### What is expected
Verbatim repeat, images excluded. Give each entry again as written.

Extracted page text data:
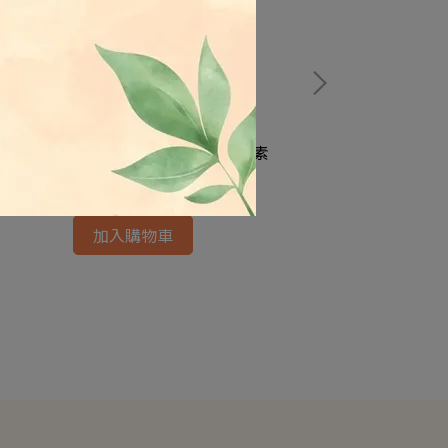
笙惠-脆皮烤鴨 2片真空裝/約400g 蛋素
儒慧-猴菇羊小排
NT$160
加入購物車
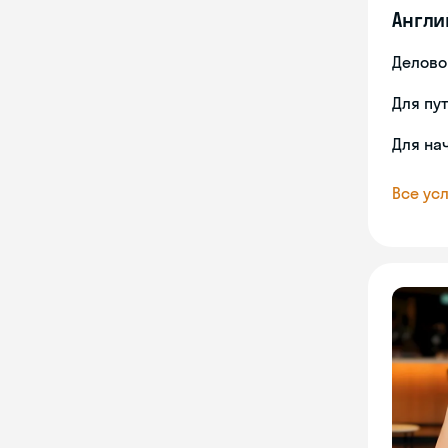
Англи
Делово
Для пу
Для на
Все усл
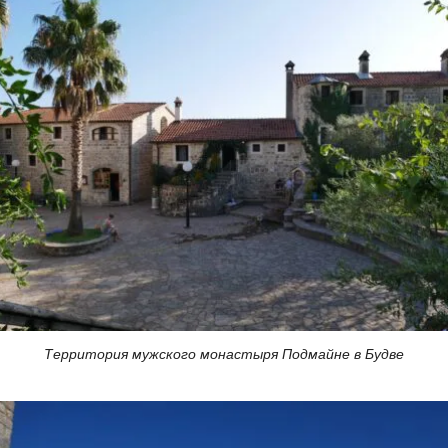
Территория мужского монастыря Подмайне в Будве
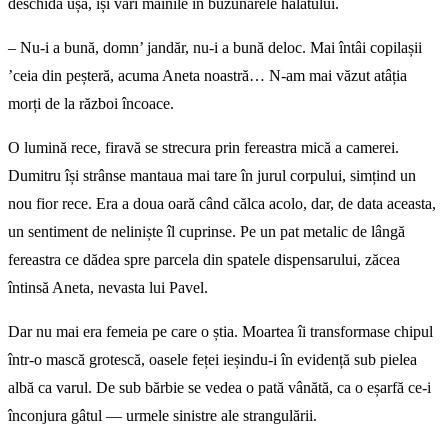
deschidă ușa, își vârî mâinile în buzunarele halatului.
– Nu-i a bună, domn’ jandăr, nu-i a bună deloc. Mai întâi copilașii
’ceia din peșteră, acuma Aneta noastră… N-am mai văzut atâția
morți de la război încoace.
O lumină rece, firavă se strecura prin fereastra mică a camerei.
Dumitru își strânse mantaua mai tare în jurul corpului, simțind un
nou fior rece. Era a doua oară când călca acolo, dar, de data aceasta,
un sentiment de neliniște îl cuprinse. Pe un pat metalic de lângă
fereastra ce dădea spre parcela din spatele dispensarului, zăcea
întinsă Aneta, nevasta lui Pavel.
Dar nu mai era femeia pe care o știa. Moartea îi transformase chipul
într-o mască grotescă, oasele feței ieșindu-i în evidență sub pielea
albă ca varul. De sub bărbie se vedea o pată vânătă, ca o eșarfă ce-i
înconjura gâtul — urmele sinistre ale strangulării.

### Solved problem
笙惠-脆皮烤鴨 2片真空裝/約400g 蛋素
儒慧-猴菇羊小排
NT$160
加入購物車
Англи
Делово
Для пу
Для на
Все усл
Территория мужского монастыря Подмайне в Будве
deschidă ușa, își vârî mâinile în buzunarele halatului.
– Nu-i a bună, domn’ jandăr, nu-i a bună deloc. Mai întâi copilașii
’ceia din peșteră, acuma Aneta noastră… N-am mai văzut atâția
morți de la război încoace.
O lumină rece, firavă se strecura prin fereastra mică a camerei.
Dumitru își strânse mantaua mai tare în jurul corpului, simțind un
nou fior rece. Era a doua oară când călca acolo, dar, de data aceasta,
un sentiment de neliniște îl cuprinse. Pe un pat metalic de lângă
fereastra ce dădea spre parcela din spatele dispensarului, zăcea
întinsă Aneta, nevasta lui Pavel.
Dar nu mai era femeia pe care o știa. Moartea îi transformase chipul
într-o mască grotescă, oasele feței ieșindu-i în evidență sub pielea
albă ca varul. De sub bărbie se vedea o pată vânătă, ca o eșarfă ce-i
înconjura gâtul — urmele sinistre ale strangulării.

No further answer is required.